The next meat to talk about is veal, which is a baby cow. It usually has to be around six months old and weigh 500 pounds before they go to the market. In the 1960s Americans were eating four pounds of veal per person and then the boycott came due to the inhumane treatment of the calves. Last year on average 1/5 of a pound of veal was consumed per person but they are marketing it as a more humane treatment of veal or five times older and twice the market weight of calves from 30 years ago. Calves are more nutritious now than they were 30 years ago due to the larger diet and exercise that they now get. They also have a deeper flavor being raised in a mix of milk formula in grain.
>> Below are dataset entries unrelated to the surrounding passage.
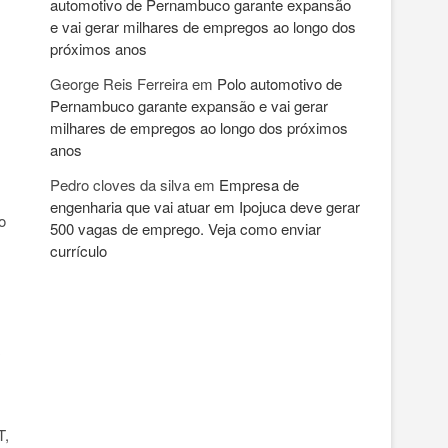
automotivo de Pernambuco garante expansão
e vai gerar milhares de empregos ao longo dos
próximos anos
George Reis Ferreira
em
Polo automotivo de
Pernambuco garante expansão e vai gerar
milhares de empregos ao longo dos próximos
anos
Pedro cloves da silva
em
Empresa de
engenharia que vai atuar em Ipojuca deve gerar
o
500 vagas de emprego. Veja como enviar
currículo
T,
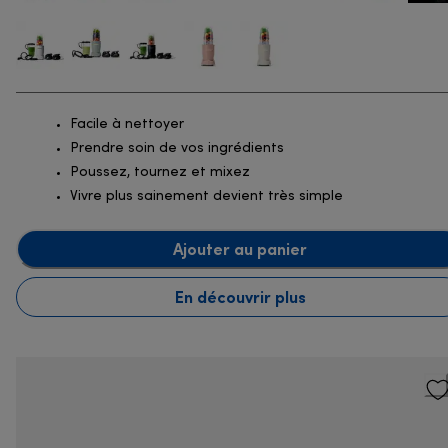
Facile à nettoyer
Prendre soin de vos ingrédients
Poussez, tournez et mixez
Vivre plus sainement devient très simple
Ajouter au panier
En découvrir plus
The last meat I’m going to talk about is pork. Pork production can be traced back to 5,000 BCE and is very popular in parts of Asia. Exports are one of the items that is now in the news due to the tariffs added by China. Pork is the number one consumed meat in the Asian Peninsula. Consumption in China is over 2 1/2 times the consumption in the European Union and five times as much as the pork consumption in the United States. Pork can be eaten both freshly cooked and preserved, as curing the meat extends the shelf life.
If you’ve lived in Vegas for any length of time you know that there was a big farm in the center of North Las Vegas that just recently moved up to Apex. The farm was there before any houses were built but the neighbors complained about the smell from the farm. This is a common problem. Pennsylvania and Virginia have the same problem with their pig farms and they’re one of the biggest producers of pork products. A good thing about having the pig farm in our community is the fact that they take food waste from seven casinos on the Strip and cook it and feed it to the pigs which saves a lot of space in the Apex landfill, which is the largest landfill in the country.